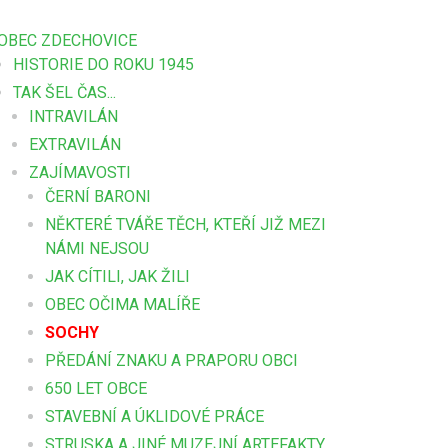
OBEC ZDECHOVICE
HISTORIE DO ROKU 1945
TAK ŠEL ČAS...
INTRAVILÁN
EXTRAVILÁN
ZAJÍMAVOSTI
ČERNÍ BARONI
NĚKTERÉ TVÁŘE TĚCH, KTEŘÍ JIŽ MEZI
NÁMI NEJSOU
JAK CÍTILI, JAK ŽILI
OBEC OČIMA MALÍŘE
SOCHY
PŘEDÁNÍ ZNAKU A PRAPORU OBCI
650 LET OBCE
STAVEBNÍ A ÚKLIDOVÉ PRÁCE
STRUSKA A JINÉ MUZEJNÍ ARTEFAKTY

_Work order_: What are the lines from the one with "PŘEDÁNÍ ZNAKU A PRAPORU OBCI" through the end of the entries? Give them again exactly, both end lines included.

_Response to the task_:
PŘEDÁNÍ ZNAKU A PRAPORU OBCI
650 LET OBCE
STAVEBNÍ A ÚKLIDOVÉ PRÁCE
STRUSKA A JINÉ MUZEJNÍ ARTEFAKTY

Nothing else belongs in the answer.